Still, as a rookie big leaguer in 1984, he weighed only 175. "You look pretty strong," Reggie Jackson said at their first meeting. "You hit the long ball?"
"No, I don't, Mr. Jackson. I'm just a base-hit hitter."
Puckett had no home runs that year and only four the next. But he kept on expanding his thews and worked on pulling the ball, and in his third season he displayed 31-homer power.
He has always had speed, but scouts questioned his arm—conventional wisdom says chunky players are too tight in the shoulder to be great throwers. So he pushed himself to stretch the shoulder out, and now he has a rifle.
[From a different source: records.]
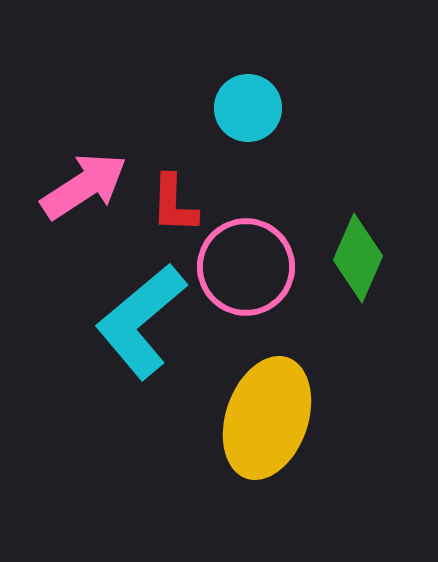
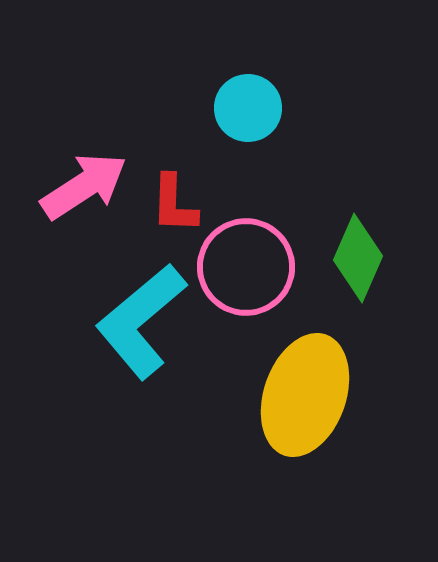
yellow ellipse: moved 38 px right, 23 px up
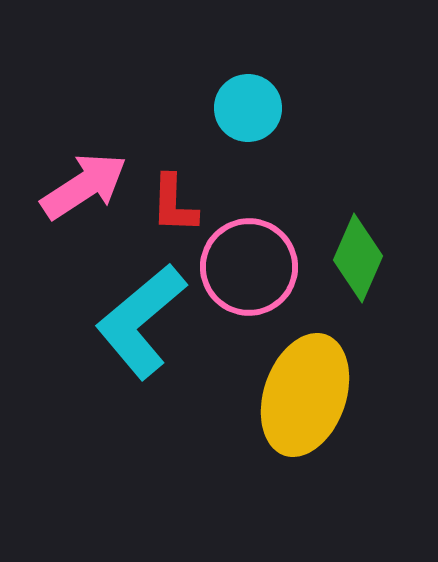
pink circle: moved 3 px right
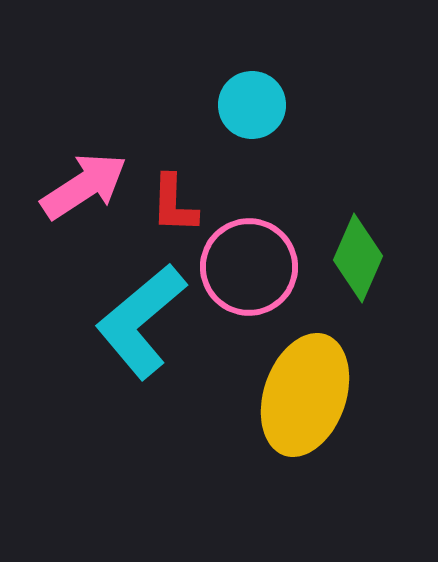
cyan circle: moved 4 px right, 3 px up
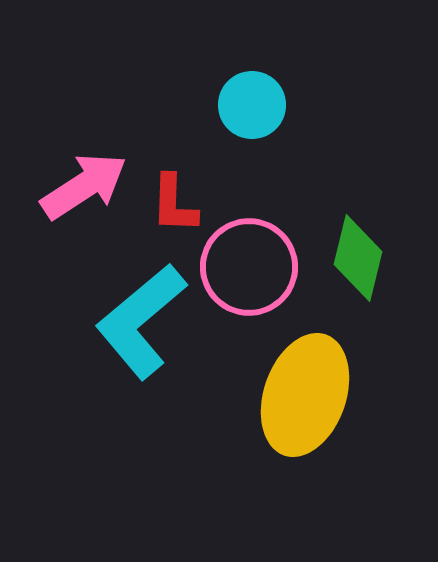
green diamond: rotated 10 degrees counterclockwise
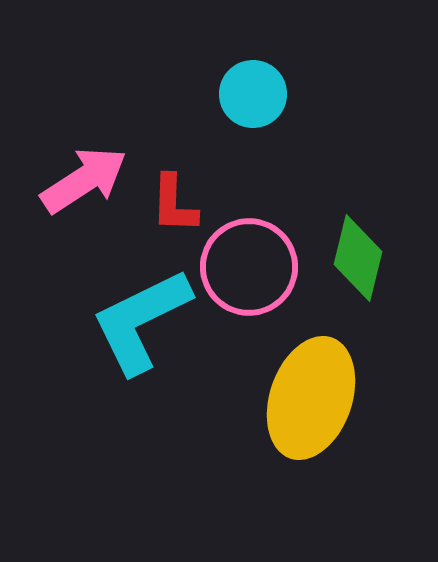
cyan circle: moved 1 px right, 11 px up
pink arrow: moved 6 px up
cyan L-shape: rotated 14 degrees clockwise
yellow ellipse: moved 6 px right, 3 px down
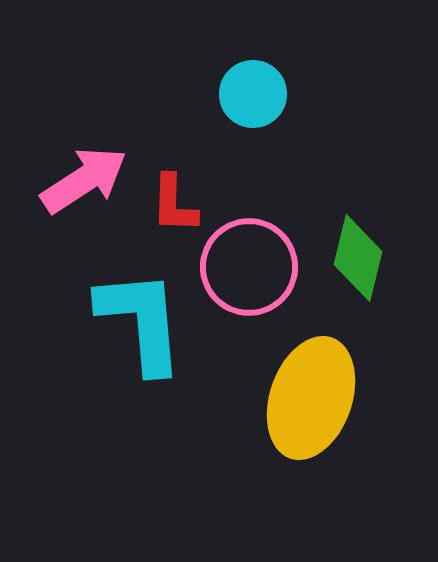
cyan L-shape: rotated 111 degrees clockwise
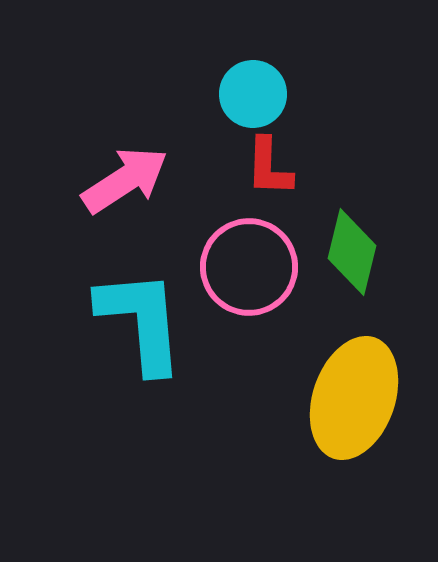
pink arrow: moved 41 px right
red L-shape: moved 95 px right, 37 px up
green diamond: moved 6 px left, 6 px up
yellow ellipse: moved 43 px right
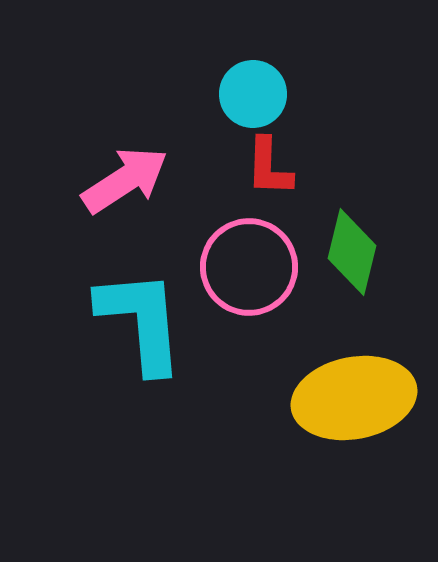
yellow ellipse: rotated 60 degrees clockwise
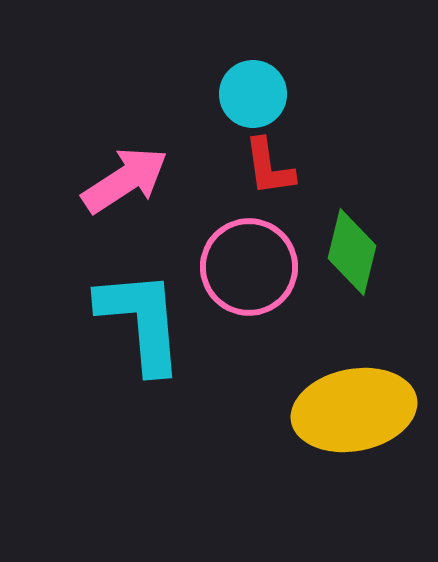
red L-shape: rotated 10 degrees counterclockwise
yellow ellipse: moved 12 px down
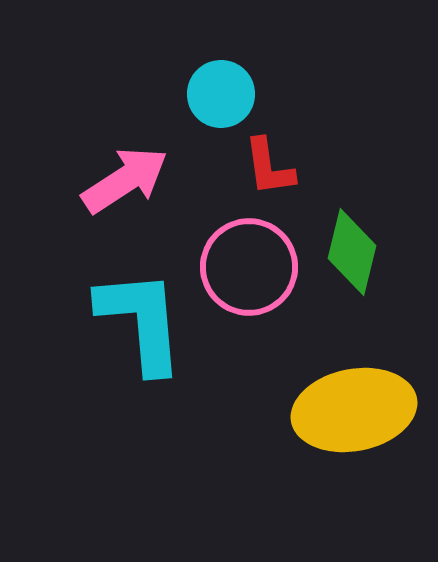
cyan circle: moved 32 px left
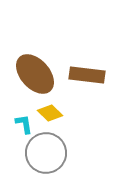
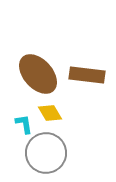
brown ellipse: moved 3 px right
yellow diamond: rotated 15 degrees clockwise
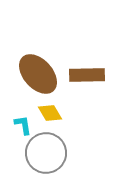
brown rectangle: rotated 8 degrees counterclockwise
cyan L-shape: moved 1 px left, 1 px down
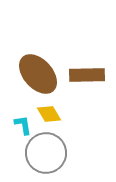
yellow diamond: moved 1 px left, 1 px down
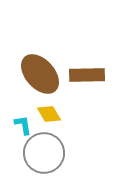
brown ellipse: moved 2 px right
gray circle: moved 2 px left
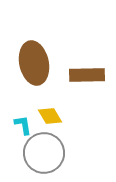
brown ellipse: moved 6 px left, 11 px up; rotated 30 degrees clockwise
yellow diamond: moved 1 px right, 2 px down
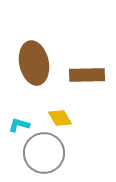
yellow diamond: moved 10 px right, 2 px down
cyan L-shape: moved 4 px left; rotated 65 degrees counterclockwise
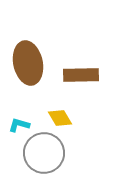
brown ellipse: moved 6 px left
brown rectangle: moved 6 px left
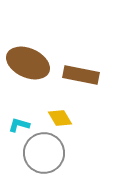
brown ellipse: rotated 54 degrees counterclockwise
brown rectangle: rotated 12 degrees clockwise
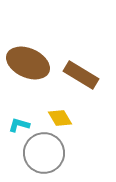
brown rectangle: rotated 20 degrees clockwise
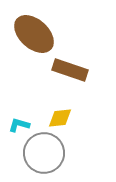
brown ellipse: moved 6 px right, 29 px up; rotated 18 degrees clockwise
brown rectangle: moved 11 px left, 5 px up; rotated 12 degrees counterclockwise
yellow diamond: rotated 65 degrees counterclockwise
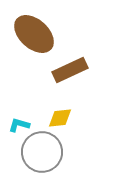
brown rectangle: rotated 44 degrees counterclockwise
gray circle: moved 2 px left, 1 px up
Drive can get on people's nerves. But Puckett has channeled his tenacity into an almost uncanny geniality. "You can be having a bad day," says Knoblauch, "and he smiles and laughs and tries to get you going, even if he's having a bad day."
The parsimonious Twins cheerfully made Puckett the game's highest-paid player at $3 million 2½ years ago. Even now that 6'2" second baseman Ryne Sandberg is making more than twice as much, Puckett is still saying things like, "All I ever wanted to do since I was five years old is play this game."
Shakespeare's Puck was a source of merriment but also a lightweight and a pain. Twins general manager Andy Mac-Phail says of his Puck, "He's just the type of guy who makes you smile."
Puck played Cupid. Puckett, like many another little man before him, says it all comes down to heart.